如果有多个最优解,输出其中任意一个即可。
[samples]
## Note
在第一个测试用例中,Karen 拥有一个包含 #cf_span[3] 行和 #cf_span[5] 列的网格。她可以通过以下 #cf_span[4] 步操作通过该关卡:
在第二个测试用例中,Karen 拥有一个包含 #cf_span[3] 行和 #cf_span[3] 列的网格。显然无法通过该关卡;执行任何操作都会在网格上产生三个 #cf_span[1],但题目要求中心位置只有一个 #cf_span[1]。
在第三个测试用例中,Karen 拥有一个包含 #cf_span[3] 行和 #cf_span[3] 列的网格。她可以通过以下 #cf_span[3] 步操作通过该关卡:
请注意,这并非唯一解;其他解之一是 _col 1_、_col 2_、_col 3_。
**Definitions**
Let $ n, m \in \mathbb{Z}^+ $ denote the number of rows and columns, respectively.
Let $ G = (g_{i,j}) \in \mathbb{Z}^{n \times m} $ be the target grid, where $ 0 \le g_{i,j} \le 500 $.
Let $ r_i \in \mathbb{Z}_{\ge 0} $ denote the number of times row $ i $ is incremented.

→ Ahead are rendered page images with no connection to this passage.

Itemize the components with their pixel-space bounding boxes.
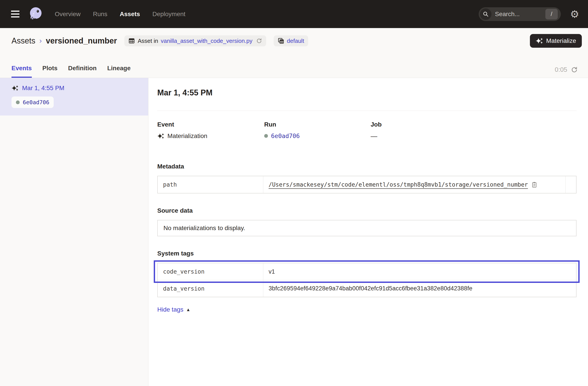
caret-up-icon: ▲ (186, 307, 190, 312)
reload-definition-icon[interactable] (256, 38, 262, 44)
metadata-path-link[interactable]: /Users/smackesey/stm/code/elementl/oss/t… (269, 181, 528, 188)
tag-key: data_version (158, 280, 263, 297)
sparkle-icon (536, 37, 543, 45)
top-navbar: Overview Runs Assets Deployment / ⚙ (0, 0, 588, 28)
search-icon (480, 8, 491, 20)
system-tags-heading: System tags (157, 250, 577, 257)
nav-item-runs[interactable]: Runs (93, 11, 107, 18)
source-data-heading: Source data (157, 207, 577, 214)
primary-nav: Overview Runs Assets Deployment (55, 11, 185, 18)
metadata-key: path (158, 176, 263, 193)
search-input[interactable] (495, 11, 545, 18)
tag-value: v1 (269, 268, 275, 275)
system-tags-table: code_version v1 data_version 3bfc269594e… (157, 263, 577, 297)
code-location-label: default (287, 38, 304, 44)
event-type-value: Materialization (168, 132, 208, 140)
nav-item-assets[interactable]: Assets (120, 11, 140, 18)
hamburger-menu-icon[interactable] (11, 11, 20, 18)
code-location-chip[interactable]: default (274, 35, 308, 46)
asset-tabs: Events Plots Definition Lineage (11, 65, 130, 78)
tag-key: code_version (158, 263, 263, 280)
run-id-link[interactable]: 6e0ad706 (271, 132, 300, 139)
empty-message: No materializations to display. (164, 224, 245, 232)
search-shortcut-key: / (545, 9, 558, 20)
refresh-countdown: 0:05 (555, 66, 567, 73)
nav-item-overview[interactable]: Overview (55, 11, 81, 18)
dagster-logo-icon[interactable] (27, 6, 44, 22)
tab-events[interactable]: Events (11, 65, 32, 78)
materialize-button[interactable]: Materialize (530, 34, 582, 48)
table-row: path /Users/smackesey/stm/code/elementl/… (158, 176, 576, 193)
asset-chip-prefix: Asset in (138, 38, 158, 44)
table-row-data-version: data_version 3bfc269594ef649228e9a74bab0… (158, 280, 576, 297)
run-status-dot (16, 101, 20, 104)
refresh-icon[interactable] (571, 66, 578, 73)
metadata-table: path /Users/smackesey/stm/code/elementl/… (157, 176, 577, 193)
event-column-label: Event (157, 121, 264, 128)
events-sidebar: Mar 1, 4:55 PM 6e0ad706 (0, 78, 148, 386)
topnav-right: / ⚙ (479, 7, 579, 21)
hide-tags-link[interactable]: Hide tags ▲ (157, 306, 190, 313)
breadcrumb-current-asset: versioned_number (46, 36, 117, 45)
materialization-sparkle-icon (11, 84, 19, 92)
run-column-label: Run (264, 121, 371, 128)
code-location-icon (278, 38, 284, 44)
asset-table-icon (128, 38, 135, 44)
source-data-empty-state: No materializations to display. (157, 220, 577, 236)
breadcrumb-assets-link[interactable]: Assets (11, 36, 35, 45)
asset-definition-chip[interactable]: Asset in vanilla_asset_with_code_version… (124, 35, 266, 46)
job-value: — (371, 132, 377, 140)
table-row-code-version: code_version v1 (158, 263, 576, 280)
hide-tags-label: Hide tags (157, 306, 183, 313)
breadcrumb: Assets › versioned_number (11, 36, 117, 45)
run-id-chip[interactable]: 6e0ad706 (11, 97, 54, 108)
nav-item-deployment[interactable]: Deployment (152, 11, 185, 18)
asset-page-header: Assets › versioned_number Asset in vanil… (0, 28, 588, 78)
tab-definition[interactable]: Definition (68, 65, 97, 78)
event-timestamp[interactable]: Mar 1, 4:55 PM (22, 84, 64, 92)
copy-to-clipboard-icon[interactable] (531, 181, 538, 188)
metadata-heading: Metadata (157, 163, 577, 170)
event-title: Mar 1, 4:55 PM (157, 88, 577, 97)
run-id-label: 6e0ad706 (23, 99, 49, 105)
materialize-button-label: Materialize (546, 37, 576, 44)
job-column-label: Job (371, 121, 577, 128)
tab-plots[interactable]: Plots (42, 65, 57, 78)
table-actions-cell (566, 176, 576, 193)
divider (157, 111, 577, 111)
chevron-right-icon: › (39, 36, 42, 45)
tag-value: 3bfc269594ef649228e9a74bab00f042efc91d5a… (269, 285, 472, 292)
event-detail-panel: Mar 1, 4:55 PM Event Materialization Run… (148, 78, 588, 386)
tab-lineage[interactable]: Lineage (107, 65, 130, 78)
event-list-item-selected[interactable]: Mar 1, 4:55 PM 6e0ad706 (0, 78, 148, 116)
global-search[interactable]: / (479, 7, 561, 21)
settings-gear-icon[interactable]: ⚙ (570, 9, 579, 19)
run-status-dot (264, 134, 268, 138)
materialization-sparkle-icon (157, 132, 164, 140)
asset-definition-file-link[interactable]: vanilla_asset_with_code_version.py (161, 38, 252, 44)
event-summary: Event Materialization Run 6e0ad706 Job — (157, 121, 577, 140)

Let $ c_j \in \mathbb{Z}_{\ge 0} $ denote the number of times column $ j $ is incremented.
**Constraints**
For all $ i \in \{1, \dots, n\} $, $ j \in \{1, \dots, m\} $:
$$
g_{i,j} = r_i + c_j
$$
**Objective**
Minimize the total number of moves:
$$
\sum_{i=1}^n r_i + \sum_{j=1}^m c_j
$$
subject to the above constraints.
If no non-negative integer solution $ (r_1, \dots, r_n, c_1, \dots, c_m) $ exists, output $-1$.
Otherwise, output the minimal sequence of moves (row/column increments) achieving the solution.